Post by cadreamer2015 »

The way LTC insurance was explained to me, if your assets in retirement are relatively modest, you probably can't afford LTC insurance and should "plan" on Medicaid (not Medicare) covering your LTC needs after you spend down your assets. If you have enough assets that you can afford to pay LTC costs out of your normal income / retirement account withdrawals you might as well self insure and not purchase LTC insurance, even though you can afford it. LTC insurance is most applicable for those in the middle, who have substantial assets and retirement income but not enough to self insure. They can probably afford LTC insurance.
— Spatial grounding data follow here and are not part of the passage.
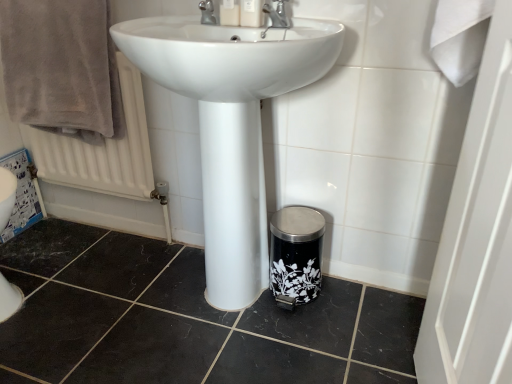 Question: Is white glossy sink at center further to camera compared to white textured radiator at upper left?

Choices:
 (A) yes
 (B) no

Answer: (B)

Question: Is white glossy sink at center to the right of white textured radiator at upper left from the viewer's perspective?

Choices:
 (A) yes
 (B) no

Answer: (A)

Question: From the image's perspective, is white glossy sink at center located above white textured radiator at upper left?

Choices:
 (A) yes
 (B) no

Answer: (B)

Question: From the image's perspective, does white glossy sink at center appear lower than white textured radiator at upper left?

Choices:
 (A) yes
 (B) no

Answer: (A)

Question: Is white glossy sink at center positioned with its back to white textured radiator at upper left?

Choices:
 (A) no
 (B) yes

Answer: (A)

Question: Considering the positions of point (x=245, y=23) and point (x=234, y=18), is point (x=245, y=23) closer or farther from the camera than point (x=234, y=18)?

Choices:
 (A) farther
 (B) closer

Answer: (B)

Question: Considering their positions, is white plastic soap dispenser at upper center, which ranks as the first toiletry in right-to-left order, located in front of or behind matte plastic soap dispenser at upper center, placed as the second toiletry when sorted from right to left?

Choices:
 (A) front
 (B) behind

Answer: (A)

Question: From a real-world perspective, relative to matte plastic soap dispenser at upper center, placed as the second toiletry when sorted from right to left, is white plastic soap dispenser at upper center, which is the second toiletry in left-to-right order, vertically above or below?

Choices:
 (A) below
 (B) above

Answer: (A)

Question: Is white plastic soap dispenser at upper center, which ranks as the first toiletry in right-to-left order, bigger or smaller than matte plastic soap dispenser at upper center, positioned as the first toiletry in left-to-right order?

Choices:
 (A) big
 (B) small

Answer: (A)

Question: In terms of width, does silver metallic tap at upper center, which ranks as the second tap in right-to-left order, look wider or thinner when compared to black marble tile at lower center?

Choices:
 (A) wide
 (B) thin

Answer: (B)

Question: Visually, is silver metallic tap at upper center, which ranks as the 1th tap in left-to-right order, positioned to the left or to the right of black marble tile at lower center?

Choices:
 (A) right
 (B) left

Answer: (A)

Question: Would you say silver metallic tap at upper center, which ranks as the second tap in right-to-left order, is inside or outside black marble tile at lower center?

Choices:
 (A) outside
 (B) inside

Answer: (A)

Question: From a real-world perspective, relative to black marble tile at lower center, is silver metallic tap at upper center, which ranks as the 1th tap in left-to-right order, vertically above or below?

Choices:
 (A) above
 (B) below

Answer: (A)

Question: Would you say matte plastic soap dispenser at upper center, positioned as the first toiletry in left-to-right order, is to the left or to the right of white glossy sink at center in the picture?

Choices:
 (A) right
 (B) left

Answer: (A)

Question: Relative to white glossy sink at center, is matte plastic soap dispenser at upper center, positioned as the first toiletry in left-to-right order, in front or behind?

Choices:
 (A) behind
 (B) front

Answer: (A)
Another way to think of LTC insurance is bequest insurance. The provisions of LTC insurance in some states, there is asset preservation of the LTC amount. So in most cases you can be more certain that you'd be able to leave a bequest of some amount, rather than spending your assets down to zero paying for your long term care.

Because of that bequest insurance angle, we purchased LTC insurance several years ago. I originally thought we'd only get it for my wife, but it turned out that we'd get a 40% discount (IIRC) if we both bought policies at the same time. So I bought the smallest policy I could ($50/day benefit for 1 year with a 1 year waiting period and no inflation protection). That costs about $150/year, and saved ~$1,500 per year on my wife's policy.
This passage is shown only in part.